SUPPLIED DATA -

= = =

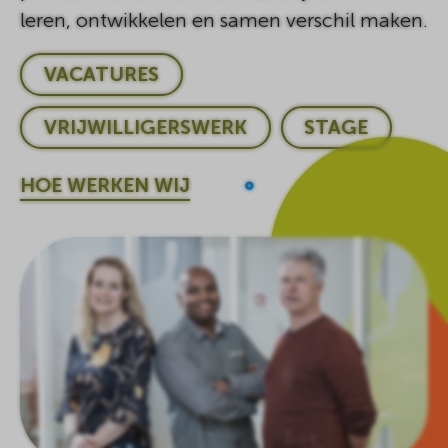
leren, ontwikkelen en samen verschil maken.
VACATURES
VRIJWILLIGERSWERK
STAGE
HOE WERKEN WIJ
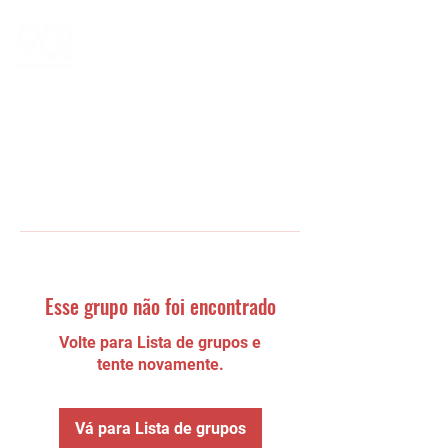
Esse grupo não foi encontrado
Volte para Lista de grupos e
tente novamente.
Vá para Lista de grupos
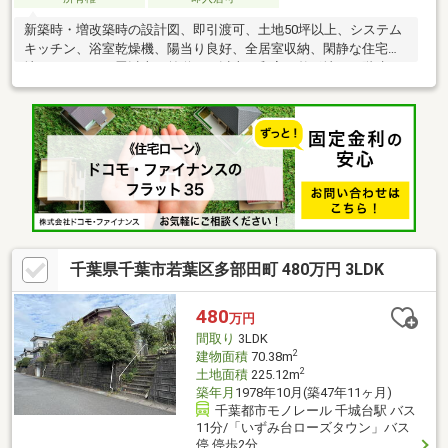
新築時・増改築時の設計図、即引渡可、土地50坪以上、システム
キッチン、浴室乾燥機、陽当り良好、全居室収納、閑静な住宅
地、ＬＤＫ１５畳以上、前道６ｍ以上、和室、整形地、２階建、
２面以上バルコニー、南面バルコニー、温水洗浄便座、浴室に
窓、ＴＶモニタ付インターホン、緑豊かな住宅地、ウッドデッ
キ、南西向き、全居室６畳以上、開発分譲地内、周辺交通量少な
め、浄水器
千葉県千葉市若葉区多部田町 480万円 3LDK
480
万円
間取り
3LDK
2
建物面積
70.38m
2
土地面積
225.12m
築年月
1978年10月(築47年11ヶ月)
千葉都市モノレール 千城台駅 バス
11分/「いずみ台ローズタウン」バス
停 停歩2分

= = =

WORK REQUEST -
Beginning with the line in which "窓、ＴＶモニタ付インターホン、緑豊かな住宅地、ウッドデッ" appears, print each remaining line of the listing exactly, the last line included.

OUTPUT -
窓、ＴＶモニタ付インターホン、緑豊かな住宅地、ウッドデッ
キ、南西向き、全居室６畳以上、開発分譲地内、周辺交通量少な
め、浄水器
千葉県千葉市若葉区多部田町 480万円 3LDK
480
万円
間取り
3LDK
2
建物面積
70.38m
2
土地面積
225.12m
築年月
1978年10月(築47年11ヶ月)
千葉都市モノレール 千城台駅 バス
11分/「いずみ台ローズタウン」バス
停 停歩2分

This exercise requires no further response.